If, after the creditors meeting, the trustee determines that you have nonexempt property, you may be required to either surrender that property or provide the trustee with its equivalent value in cash. If the property isn't worth very much or would be cumbersome for the trustee to sell, the trustee may "abandon" the property -- which means that you get to keep it, even though it is nonexempt.

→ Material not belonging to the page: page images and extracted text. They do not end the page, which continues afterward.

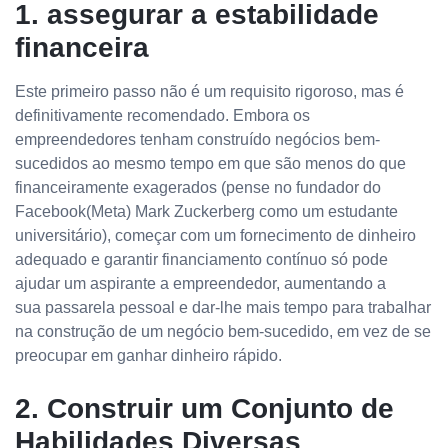
1. assegurar a estabilidade
financeira
Este primeiro passo não é um requisito rigoroso, mas é
definitivamente recomendado. Embora os
empreendedores tenham construído negócios bem-
sucedidos ao mesmo tempo em que são menos do que
financeiramente exagerados (pense no fundador do
Facebook(Meta) Mark Zuckerberg como um estudante
universitário), começar com um fornecimento de dinheiro
adequado e garantir financiamento contínuo só pode
ajudar um aspirante a empreendedor, aumentando a
sua passarela pessoal e dar-lhe mais tempo para trabalhar
na construção de um negócio bem-sucedido, em vez de se
preocupar em ganhar dinheiro rápido.
2. Construir um Conjunto de
Habilidades Diversas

On the other hand, exempt property are not subject to liquidation (which means the trustee cannot take it away). Most frequently used Florida property exemptions include:

  • Your Homestead property;
  • Personal property up to $1,000. Personal property can include such items as furniture, art, and electronics;
  • Prepaid medical savings account and health savings account deposits;
  • Funeral costs per Florida's Preneed Funeral Contract Consumer Protection Trust Fund;
  • You can exempt up to $1,000 in motor vehicle equity, more if you are married and filing jointly;
  • Wages of a head of the family are entirely exempt up to $750 per week, or the greater of 75% or 30 times the federal minimum wage. This applies to paid and unpaid wages and wages deposited in a bank account during the last six months;
  • Up to $4,000 of personal property as exempt if you do not use the homestead exemption;
  • veterans benefits, social security benefits, reemployment assistance, and local public assistance benefits, like workers compensation and unemployment compensation benefits; and
  • The following types of pensions and retirement funds are exempt in Florida:
    • ERISA qualified retirement plans and pensions (including 401(k)’s, 403(b)’s, profit sharing and money purchase plans, SEP and SIMPLE IRA’s, and other defined benefit plans) are fully exempt;
    • IRA’s and Roth IRA’s are exempt up to $1,171,650;
    • Public employee retirement benefits;
    • State and County officers and employees retirement system benefits;
    • Firefighter pensions;
    • Municipal police pensions; and
    • Teachers’ retirement benefits.

What is the Discharge?

After 60 days following the 341 meeting of Creditors, if the case is a "no-asset" case, all your debt are eliminated (discharged) by the court, with the following exceptions:

  • child support, most tax debts, and student loans, unless the court rules otherwise; and
  • debts that the court has declared nondischargeable because the creditor objected (for example, debts incurred by your fraud or malicious acts).

By comparison, asset cases remain open until all assets are distributed, which can take several months or more, depending on the complexity of the case.